**ACTIVITY**
From the first line to the last, retype the records exactly and skip the pictures.

**EXTRACTED ENTRIES**
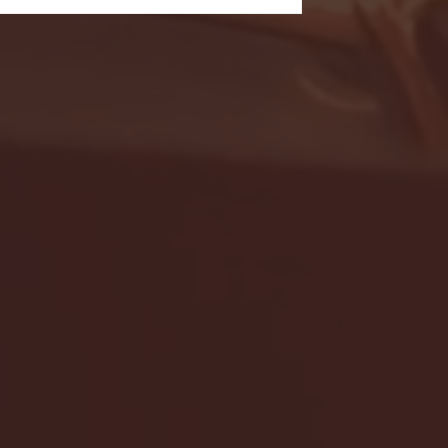
- FULL GAME HIGHLIGHTS |
G EAST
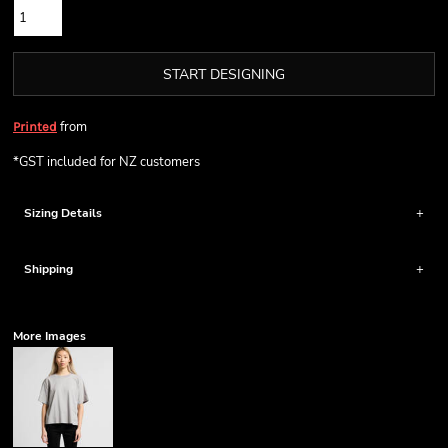
START DESIGNING
from
Printed
*
GST included for NZ customers
Sizing Details
Shipping
More Images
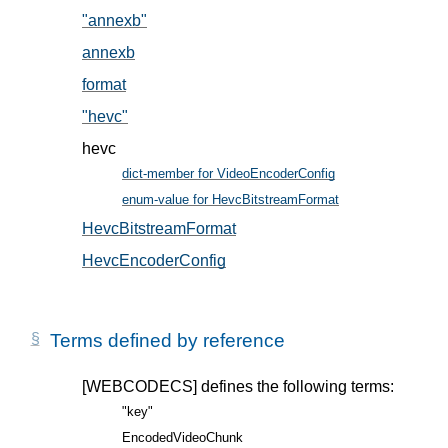
"annexb"
, in § 5.2
annexb
, in § 5.2
format
, in § 5.1
"hevc"
, in § 5.2
hevc
dict-member for VideoEncoderConfig
, in § 5
enum-value for HevcBitstreamFormat
, in § 5.2
HevcBitstreamFormat
, in § 5.2
HevcEncoderConfig
, in § 5.1
Terms defined by reference
[WEBCODECS]
defines the following terms:
"key"
EncodedVideoChunk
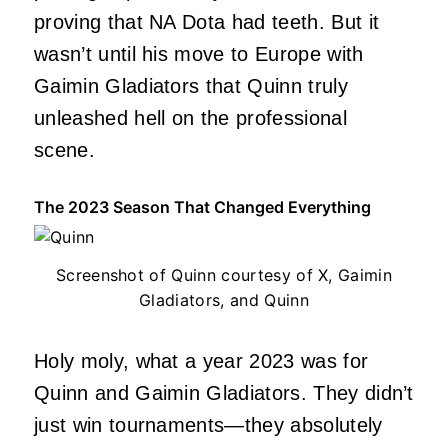
proving that NA Dota had teeth. But it
wasn’t until his move to Europe with
Gaimin Gladiators that Quinn truly
unleashed hell on the professional
scene.
The 2023 Season That Changed Everything
Screenshot of Quinn courtesy of X, Gaimin
Gladiators, and Quinn
Holy moly, what a year 2023 was for
Quinn and Gaimin Gladiators. They didn’t
just win tournaments—they absolutely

**RESPONSE TO THE TASK**
- FULL GAME HIGHLIGHTS |
G EAST
START DESIGNING
from
Printed
*
GST included for NZ customers
Sizing Details
Shipping
More Images
"annexb"
, in § 5.2
annexb
, in § 5.2
format
, in § 5.1
"hevc"
, in § 5.2
hevc
dict-member for VideoEncoderConfig
, in § 5
enum-value for HevcBitstreamFormat
, in § 5.2
HevcBitstreamFormat
, in § 5.2
HevcEncoderConfig
, in § 5.1
Terms defined by reference
[WEBCODECS]
defines the following terms:
"key"
EncodedVideoChunk
proving that NA Dota had teeth. But it
wasn’t until his move to Europe with
Gaimin Gladiators that Quinn truly
unleashed hell on the professional
scene.
The 2023 Season That Changed Everything
Screenshot of Quinn courtesy of X, Gaimin
Gladiators, and Quinn
Holy moly, what a year 2023 was for
Quinn and Gaimin Gladiators. They didn’t
just win tournaments—they absolutely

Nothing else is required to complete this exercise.